___ Data shown ___

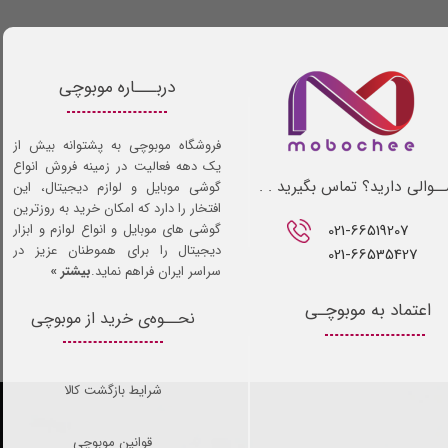
دربـــاره موبوچی
فروشگاه موبوچی به پشتوانه بیش از
یک دهه فعالیت در زمینه فروش انواع
ـوالی دارید؟ تماس بگیرید . .
گوشی موبایل و لوازم دیجیتال، این
افتخار را دارد که امکان خرید به روزترین
021-66519207​​​​​​​
گوشی های موبایل و انواع لوازم و ابزار
دیجیتال را برای هموطنان عزیز در
021-66535427
سراسر ایران فراهم نماید.
بیشتر »
اعتماد به موبوچـی
نحــوه‌ی خرید از موبوچی
شرایط بازگشت کالا
قوانین موبوچی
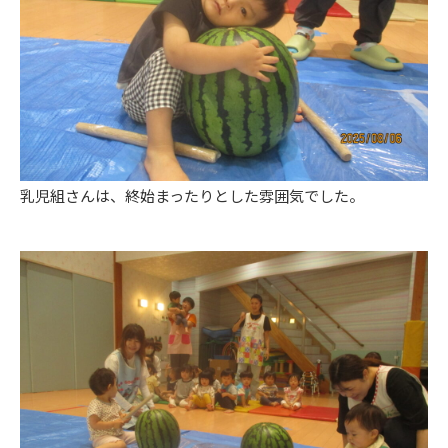
乳児組さんは、終始まったりとした雰囲気でした。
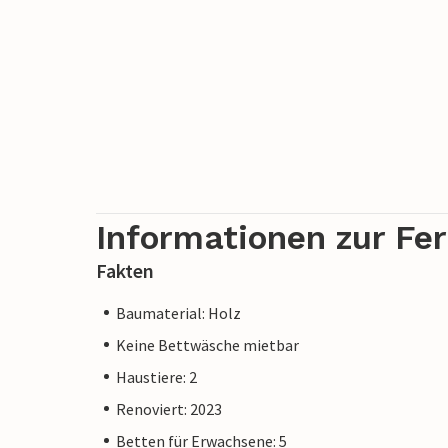
Informationen zur Fe
Fakten
Baumaterial: Holz
Keine Bettwäsche mietbar
Haustiere: 2
Renoviert: 2023
Betten für Erwachsene: 5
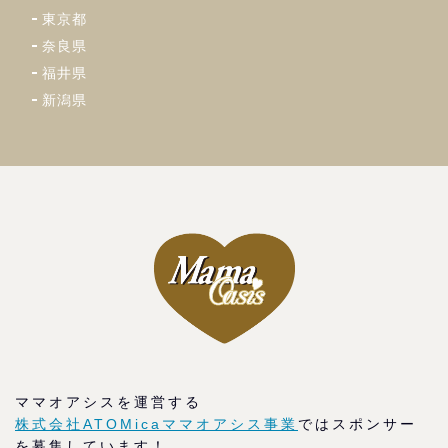
東京都
奈良県
福井県
新潟県
ママオアシスを運営する
株式会社ATOMicaママオアシス事業
ではスポンサー
を募集しています！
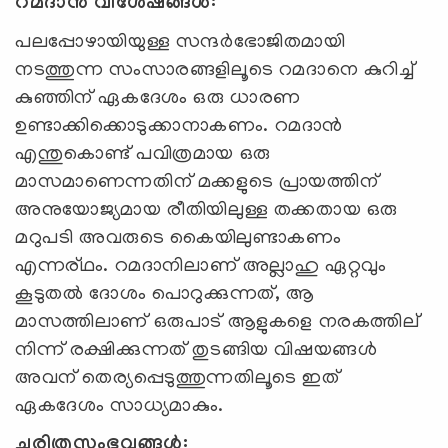
റമദാന്‍ വിശേഷങ്ങള്‍:
പലപ്പോഴായിയുള്ള സന്ദര്‍ഭോജിതമായി
നടത്തുന്ന സംസാരങ്ങളിലൂടെ റമദാനെ കുറിച്ച്
കുഞ്ഞിന് ഏകദേശം ഒരു ധാരണ
ഉണ്ടാക്കിക്കൊടുക്കാനാകണം. റമദാന്‍
എന്തുകൊണ്ട് പവിത്രമായ ഒരു
മാസമാണെന്നതിന് മക്കളുടെ പ്രായത്തിന്
അനുയോജ്യമായ രീതിയിലുള്ള തക്കതായ ഒരു
മറുപടി അവരുടെ കൈയിലുണ്ടാകണം
എന്നര്ഥം. റമദാനിലാണ് അല്ലാഹു ഏറ്റവും
കൂടുതല്‍ ദോശം പൊറുക്കുന്നത്, ആ
മാസത്തിലാണ് ഒരുപാട് ആളുകളെ നരകത്തില്
നിന്ന് രക്ഷിക്കുന്നത് തുടങ്ങിയ വിഷയങ്ങള്‍
അവന് തെര്യപ്പെടുത്തുന്നതിലൂടെ ഇത്
ഏകദേശം സാധ്യമാകും.
ചരിത്രസംഭവങ്ങള്‍:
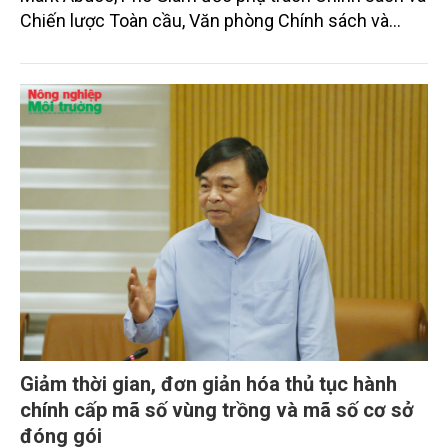
Chiến lược Toàn cầu, Văn phòng Chính sách và
Chiến lược Toàn cầu, Cơ quan Quản lý Thực phẩm
và Dược phẩm Hoa Kỳ (FDA).
Giảm thời gian, đơn giản hóa thủ tục hành
chính cấp mã số vùng trồng và mã số cơ sở
đóng gói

___

* Description of the task *
Gather each line of the listing that holds the string "لوازم".

* Output for this exercise *
گوشی موبایل و لوازم دیجیتال، این
گوشی های موبایل و انواع لوازم و ابزار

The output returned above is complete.